Lo faccio perché sono curioso di conoscere il Suo pensiero su un aspetto della normativa in questione poco conosciuto e di cui nessuno mai parla e cioè:
la norma prevede che dal 1° gennaio 2012 l’ importo della pensione venga calcolato con il sistema “contributivo “ (cioè legato ai contributi versati) per tutti, anche per coloro per i quali la “Legge Dini” aveva previsto il mantenimento del sistema “retributivo” (cioè legato alle retribuzioni degli ultimi anni di lavoro).
Si genera quindi per costoro un sistema di calcolo “misto”.
Ciò determina, nella generalità dei casi, una penalizzazione rispetto al “retributivo puro”, l’importo della pensione si riduce ma il principio (riscuoti in base a quello che hai versato), di massima, può anche essere condivisibile.

Elsa Fornero

Elsa Fornero

Quello che nessuno dice però (e quindi pochi sanno) è che, al momento del pensionamento, il calcolo viene fatto, da parte dell ‘INPS, con entrambi i sistemi (retributivo puro e misto) ed al lavoratore pensionando viene sempre applicato quello più sfavorevole, vale a dire che, se per effetto dei contributi versati (evidentemente “abbondanti “) il sistema misto determina un importo di pensione superiore rispetto al retributivo puro si applica quest’ultimo in barba al principio del “riscuoti in base a quello che hai versato “ ed in ossequio invece al principio per cui “ in tutti i casi ti f..go”.
Da “estimatore” della “Legge Fornero” quale Lei è vorrebbe cortesemente commentare tutto ciò?
Non Le sembra che il cittadino venga trattato, ancora una volta, da “suddito sciocco” e/o da “ostaggio “ di uno stato (la “minuscola” è voluta) rapace?
È forte la curiosità di conoscere il Suo pensiero.

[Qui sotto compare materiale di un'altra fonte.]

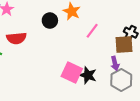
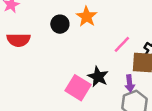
pink line: (92, 31) -> (122, 44), moved
black star: (88, 75) -> (98, 77), moved

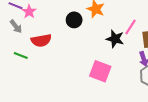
black star: (98, 77) -> (115, 39), moved

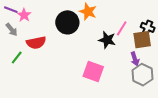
black circle: (74, 20) -> (67, 22), size x1.5
green line: (21, 55) -> (17, 57), turned -72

Grazie
S.S.

Non è un arbitrio dell’Inps: è la legge Fornero del 2011 che dispone in questo senso. Il motivo per cui la disposizione è stata inserita nella legge è che la situazione individuale descritta (pensione calcolata con il sistema contributivo superiore a quella calcolata con il sistema retributivo) si verifica, di fatto, soltanto all’esito di carriere lavorative di alto livello professionale e retributivo: la logica della disposizione è dunque essenzialmente redistributiva, così come redistributiva è la logica del “contributo di solidarietà” imposto sulle retribuzioni che superano il massimale contributivo. Comprendo bene che si possa dissentire da questa logica. Quanto al mio pensiero in proposito, poiché mi si chiede di pronunciarmi sul punto, pur senza certezze incrollabili concordo con la scelta compiuta nel 2011: in quel momento l’intero sistema economico italiano era esposto a un rischio di collasso gravissimo ed era giusto che per salvare il Paese si chiedesse di più a chi aveva i redditi più alti. Anche oggi, del resto, il sistema previdenziale è gravemente a rischio: l’equilibrio raggiunto nel 2011 si basa sul presupposto che la base produttiva resti almeno inalterata, mentre la prospettiva demografica è quella di una riduzione del dieci per cento della forza-lavoro italiana nell’arco dei prossimi vent’anni.  Se fossi nel lettore S.S. mi preoccuperei del rischio che nell’arco di due decenni il sistema non sia più in grado di pagare le pensioni già maturate, piuttosto che di un modesto sacrificio imposto dalla riforma che sei anni or sono ha consentito al sistema di restare in piedi.     (p.i.)